# DATA SEGMENT
=== Begin Enclosure ===
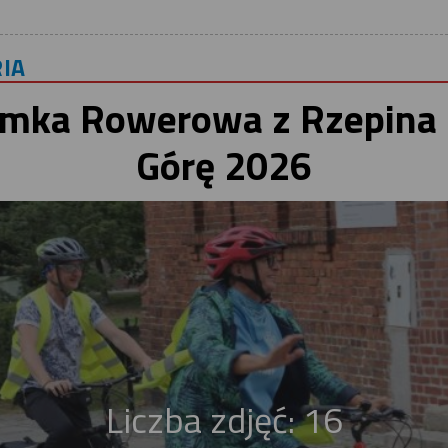
IA
ymka Rowerowa z Rzepina 
Górę 2026
Liczba zdjęć: 16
=== End Enclosure ===
# EXERCISE DESCRIPTION
Every line of the listing above is to be retyped exactly, but the pictures are to be dropped.

# FINISHED TASK
IA
ymka Rowerowa z Rzepina 
Górę 2026
Liczba zdjęć: 16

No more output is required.